Monday, August 24, 2009

Learning from mistakes

A recent MIT study found that people are far more likely to repeat mistakes rather than learn from them - and that it is our successes that we seem to gain the most insight from. Really interesting and somewhat counterintuitive. I think we assume or like to think that we'd learn from failure but apparently that is much harder to do!

In this blog post, addiction specialist Stanton Peele discusses the failure of programs like Scared Straight (where kids are exposed to hardened criminals in prison environments) to actually result in behavior modification. Again...as adults we assume that this would work - that a kid would not want that life. But, it doesn't.

It just demonstrates how important empirical data in the design of educational programs, and how lacking this is from our approach to teaching and learning.

Monday, August 10, 2009

Bifurcated Decision Making

The Dana Foundation today published an interesting and illuminating review of the book How We Decide by Jonah Lehrer.
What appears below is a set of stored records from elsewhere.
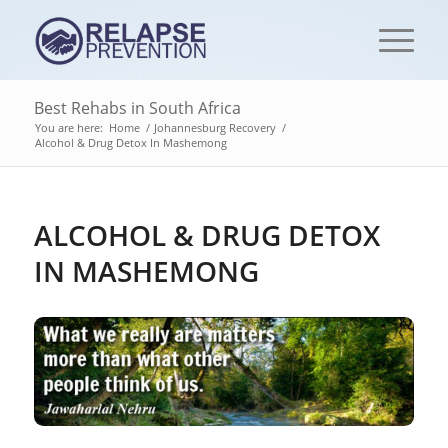
Best Rehabs in South Africa
You are here:
Home
/
Johannesburg Recovery
/
Alcohol & Drug Detox In Mashemong
ALCOHOL & DRUG DETOX
IN MASHEMONG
The book, obviously, is all about how we make decisions and the emotional vs. rational processes that go into decision making. Mr. Lehrer apparently spends time discussing the different centers of the brain that are responsible for processing information that goes into decision making. Scott Heuttel's (the reviewer's) response to this is essentially, "Wait a minute - it's not so simple." His point is that recent research has indicated that rational thought is not eliminated when the prefrontal cortex is taken out of the decision making chain.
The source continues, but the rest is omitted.